Ahhh the road trip. The long and grueling, but generally entertaining way of traveling. Growing up in Minnesota, I’m no stranger to road trips. My east coast friends all thought it was insane that my family would wake up early and drive four hours just to fish for the day and drive home, but it was something that was quite normal in our family. Since I’ve been on the east coast, I’ve taken road trips along the coast to the beach, to visit friends, and on camping trips and bike races with Ryan. Regardless of distance, location, road trip mates, etc. one thing remains constant – the rest step.

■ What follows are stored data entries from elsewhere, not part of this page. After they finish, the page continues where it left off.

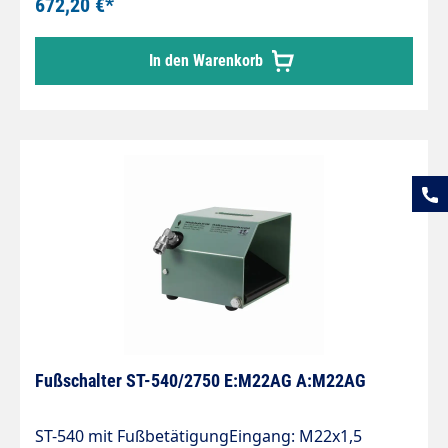
672,20 €*
In den Warenkorb
Fußschalter ST-540/2750 E:M22AG A:M22AG
ST-540 mit FußbetätigungEingang: M22x1,5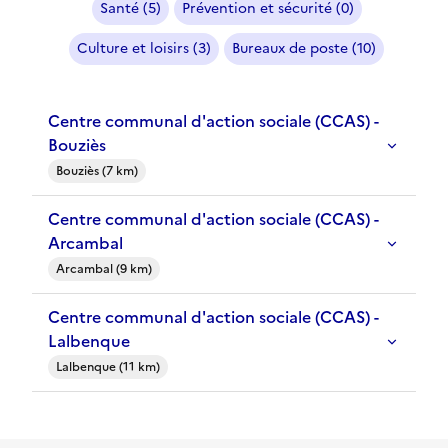
Santé (5)
Prévention et sécurité (0)
Culture et loisirs (3)
Bureaux de poste (10)
Centre communal d'action sociale (CCAS) -
Bouziès
Bouziès (7 km)
Centre communal d'action sociale (CCAS) -
Arcambal
Arcambal (9 km)
Centre communal d'action sociale (CCAS) -
Lalbenque
Lalbenque (11 km)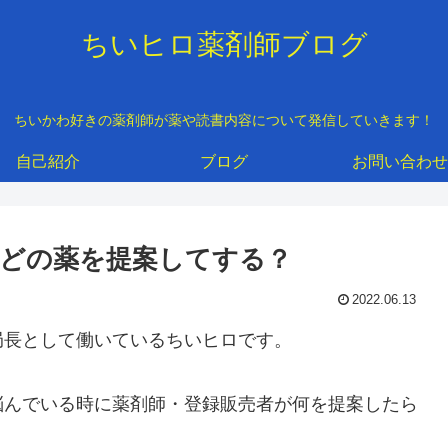
ちいヒロ薬剤師ブログ
ちいかわ好きの薬剤師が薬や読書内容について発信していきます！
自己紹介
ブログ
お問い合わせ
どの薬を提案してする？
2022.06.13
局長として働いているちいヒロです。
悩んでいる時に薬剤師・登録販売者が何を提案したら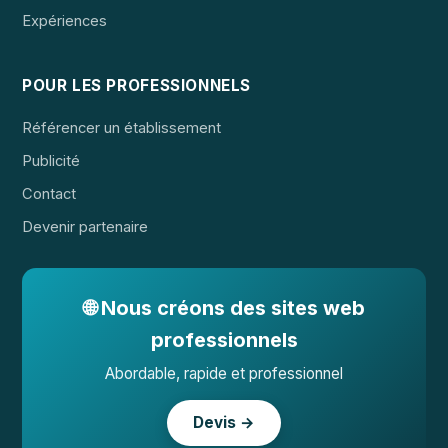
Expériences
POUR LES PROFESSIONNELS
Référencer un établissement
Publicité
Contact
Devenir partenaire
🌐 Nous créons des sites web
professionnels
Abordable, rapide et professionnel
Devis →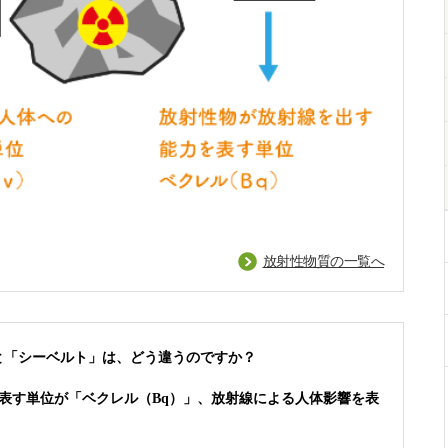
放射性物質の一覧へ
」と「シーベルト」は、どう違うのですか？
表す単位が「ベクレル（Bq）」、放射線による人体影響を表
。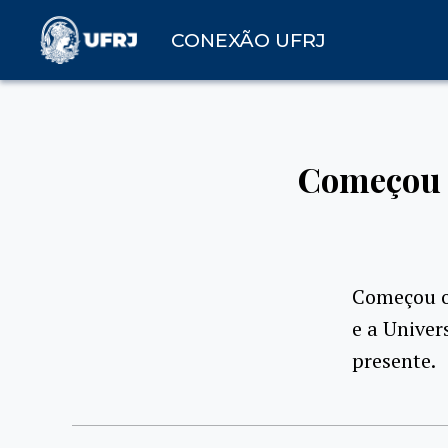
CONEXÃO UFRJ
Começou 
Começou o
e a Univer
presente.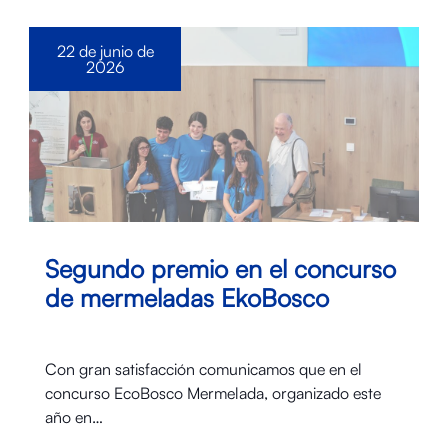
22 de junio de
2026
Segundo premio en el concurso
de mermeladas EkoBosco
Con gran satisfacción comunicamos que en el
concurso EcoBosco Mermelada, organizado este
año en…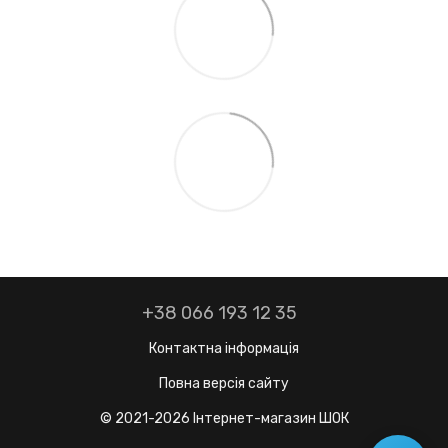
+38 066 193 12 35
Контактна інформація
Повна версія сайту
© 2021-2026 Інтернет-магазин ШОК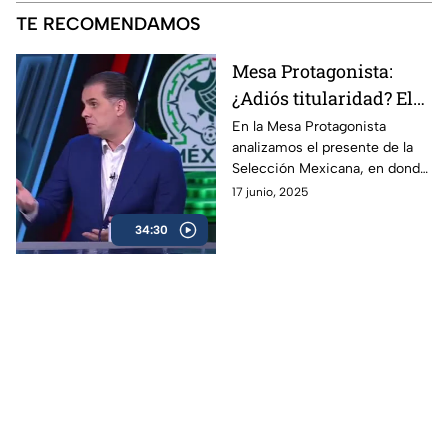
TE RECOMENDAMOS
Mesa Protagonista:
¿Adiós titularidad? El
jugador que está
En la Mesa Protagonista
analizamos el presente de la
decepcionando en la
Selección Mexicana, en donde
Selección Mexicana
el portero Luis Ángel Malagón
17 junio, 2025
estaría decepcionando con su
34:30
desempeño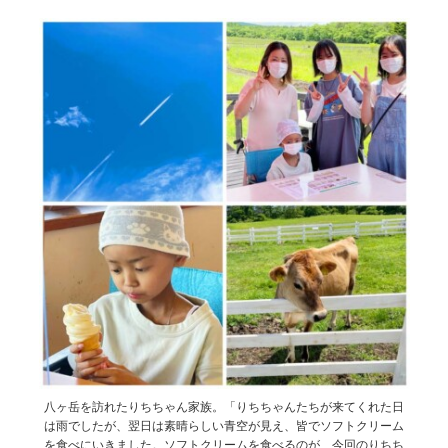
八ヶ岳を訪れたりちちゃん家族。「りちちゃんたちが来てくれた日
は雨でしたが、翌日は素晴らしい青空が見え、皆でソフトクリーム
を食べにいきました。ソフトクリームを食べるのが、今回のりちち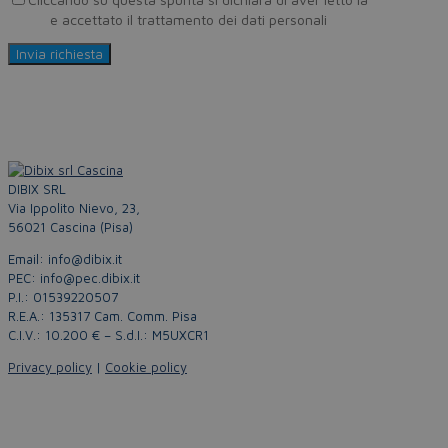
Policy
e accettato il trattamento dei dati personali
DIBIX SRL
Via Ippolito Nievo, 23,
56021 Cascina (Pisa)
Email: info@dibix.it
PEC: info@pec.dibix.it
P.I.: 01539220507
R.E.A.: 135317 Cam. Comm. Pisa
C.I.V.: 10.200 € – S.d.I.: M5UXCR1
Privacy policy
|
Cookie policy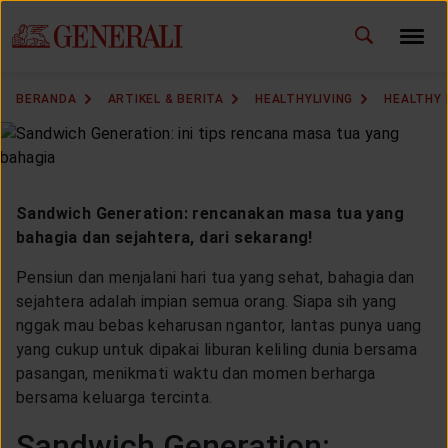
ID
EN
GANTI BAHASA
BERANDA
ARTIKEL & BERITA
HEALTHYLIVING
HEALTHY 
DOWNLOAD GEN ICLICK
HUBUNGI KAMI
Sandwich Generation: rencanakan masa tua yang
KANTOR PEMASARAN
bahagia dan sejahtera, dari sekarang!
Pensiun dan menjalani hari tua yang sehat, bahagia dan
TEMUKAN AGEN
sejahtera adalah impian semua orang. Siapa sih yang
nggak mau bebas keharusan ngantor, lantas punya uang
yang cukup untuk dipakai liburan keliling dunia bersama
pasangan, menikmati waktu dan momen berharga
SOLUSI KAMI
bersama keluarga tercinta.
Sandwich Generation: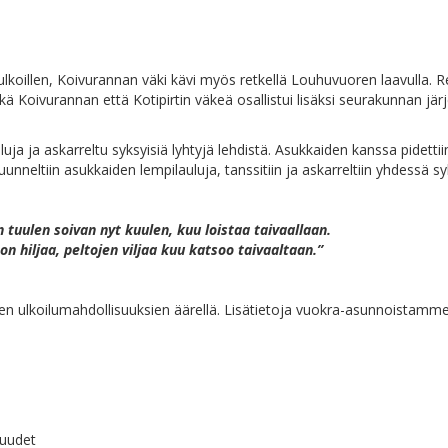
 ul­koil­len, Koi­vu­ran­nan vä­ki kä­vi myös ret­kel­lä Lou­hu­vuo­ren laa­vul­la. R
u­ran­nan et­tä Ko­ti­pir­tin vä­keä osal­lis­tui li­säk­si seu­ra­kun­nan jär­jes­t
a ja as­kar­rel­tu syk­syi­siä lyh­ty­jä leh­dis­tä. Asuk­kai­den kans­sa pi­det­ti
 kuun­nel­tiin asuk­kai­den lem­pi­lau­lu­ja, tans­si­tiin ja as­kar­rel­tiin yh­des­s
n tuu­len soi­van nyt kuu­len, kuu lois­taa tai­vaal­laan.
 on hil­jaa, pel­to­jen vil­jaa kuu kat­soo taivaaltaan.”
en ul­koi­lu­mah­dol­li­suuk­sien ää­rel­lä. Li­sä­tie­to­ja vuo­kra-asun­nois­tam­
isuudet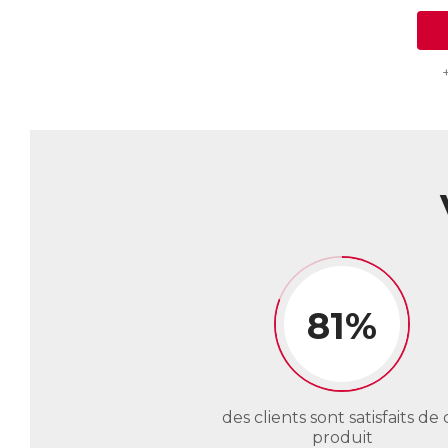
81%
des clients sont satisfaits de 
produit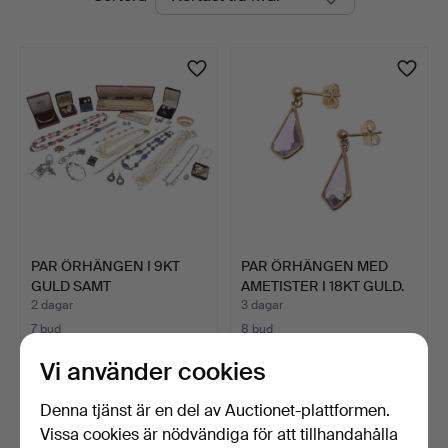
auktioner
PAR ÖRHÄNGEN I 9KT
PAR ÖRHÄNGEN MED
GULD SAMT
AMETISTER I 18KT GULD.
BIJOUTERIER.
2 dagar
3 dagar
7 bud
8 bud
111 USD
102 USD
Vi använder cookies
Denna tjänst är en del av Auctionet-plattformen.
Vissa cookies är nödvändiga för att tillhandahålla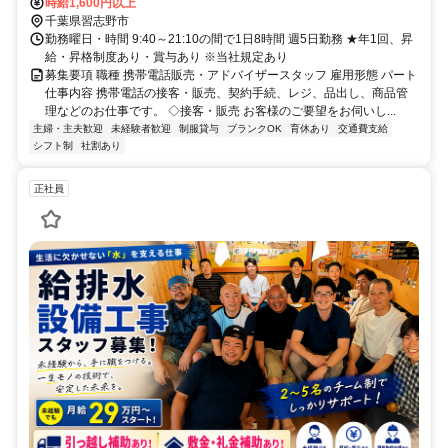
時給1,600円以上
千葉県習志野市
勤務曜日・時間 9:40～21:10の間で1日8時間 週5日勤務 ★年1回、昇
給・昇格制度あり・賞与あり ※当社規定あり
募集要項 職種 携帯電話販売・アドバイザースタッフ 雇用形態 パート
仕事内容 携帯電話の接客・販売、契約手続、レジ、品出し、商品管
理などのお仕事です。 ◇接客・販売 お客様のご要望をお伺いし...
主婦・主夫歓迎
未経験者歓迎
制服貸与
ブランクOK
育休あり
交通費支給
シフト制
社割あり
正社員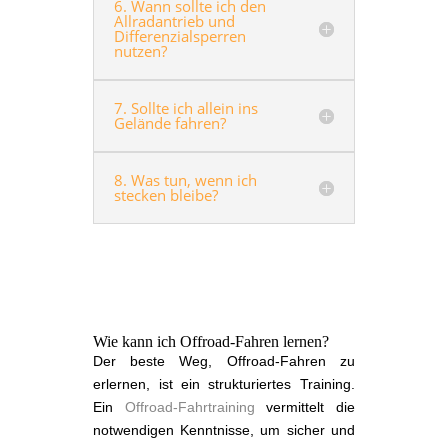
6. Wann sollte ich den
Allradantrieb und
Differenzialsperren
nutzen?
7. Sollte ich allein ins
Gelände fahren?
8. Was tun, wenn ich
stecken bleibe?
Wie kann ich Offroad-Fahren lernen?
Der beste Weg, Offroad-Fahren zu
erlernen, ist ein strukturiertes Training.
Ein
Offroad-Fahrtraining
vermittelt die
notwendigen Kenntnisse, um sicher und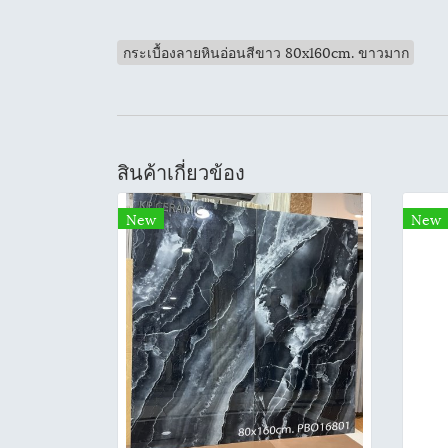
กระเบื้องลายหินอ่อนสีขาว 80x160cm. ขาวมาก
สินค้าเกี่ยวข้อง
New
New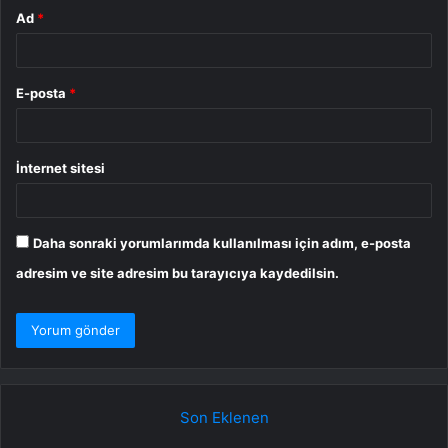
Ad
*
E-posta
*
İnternet sitesi
Daha sonraki yorumlarımda kullanılması için adım, e-posta
adresim ve site adresim bu tarayıcıya kaydedilsin.
Son Eklenen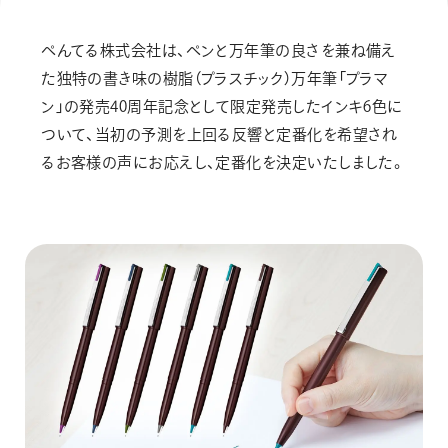
画材
その他
ぺんてる株式会社は、ペンと万年筆の良さを兼ね備え
た独特の書き味の樹脂（プラスチック）万年筆「プラマ
ン」の発売40周年記念として限定発売したインキ6色に
ついて、当初の予測を上回る反響と定番化を希望され
るお客様の声にお応えし、定番化を決定いたしました。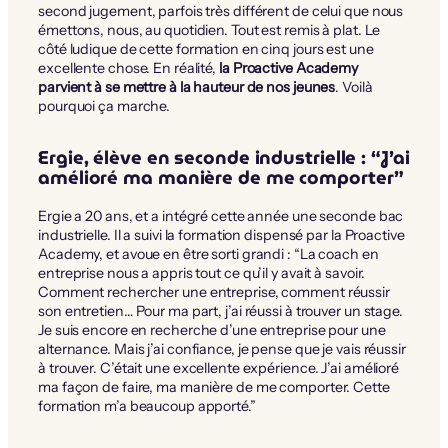
second jugement, parfois très différent de celui que nous
émettons, nous, au quotidien. Tout est remis à plat. Le
côté ludique de cette formation en cinq jours est une
excellente chose. En réalité,
la Proactive Academy
parvient à se mettre à la hauteur de nos jeunes
. Voilà
pourquoi ça marche.
Ergie, élève en seconde industrielle : “J’ai
amélioré ma manière de me comporter”
Ergie a 20 ans, et a intégré cette année une seconde bac
industrielle. Il a suivi la formation dispensé par la Proactive
Academy, et avoue en être sorti grandi : “La coach en
entreprise nous a appris tout ce qu’il y avait à savoir.
Comment rechercher une entreprise, comment réussir
son entretien… Pour ma part, j’ai réussi à trouver un stage.
Je suis encore en recherche d’une entreprise pour une
alternance. Mais j’ai confiance, je pense que je vais réussir
à trouver. C’était une excellente expérience. J’ai amélioré
ma façon de faire, ma manière de me comporter. Cette
formation m’a beaucoup apporté.”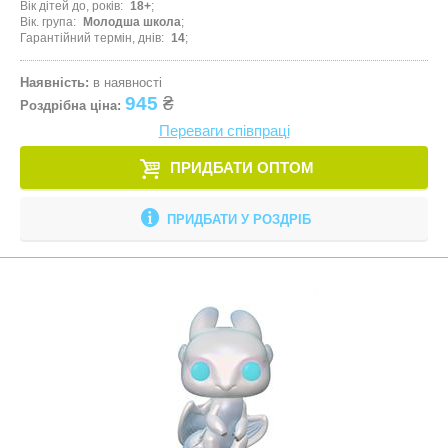
Вік дітей до, років
18+
Вік. група
Молодша школа
Гарантійний термін, днів
14
Наявність:
в наявності
945
₴
Роздрібна ціна:
Переваги співпраці
ПРИДБАТИ ОПТОМ
ПРИДБАТИ У РОЗДРІБ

You’re riding along playing angry birds, watching a dvd, playing the license plate game, singing 99 Bottles of Beer on the Wall, or whatever it is you do to amuse yourself in the car, when it hits you – you have to pee NOW. If you are lucky, a convenient rest stop will be within your reach. Rest stops, for those that don’t know, are made to be a quick stop just off the freeway that provides you with everything you need to continue on the road – bathrooms, food, drinks, COFFEE, crappy postcards and cheap jewelry and scarves. What many don’t know, or haven’t realized due to their own tired and beleaguering appearance, is that rest stops are hilarious.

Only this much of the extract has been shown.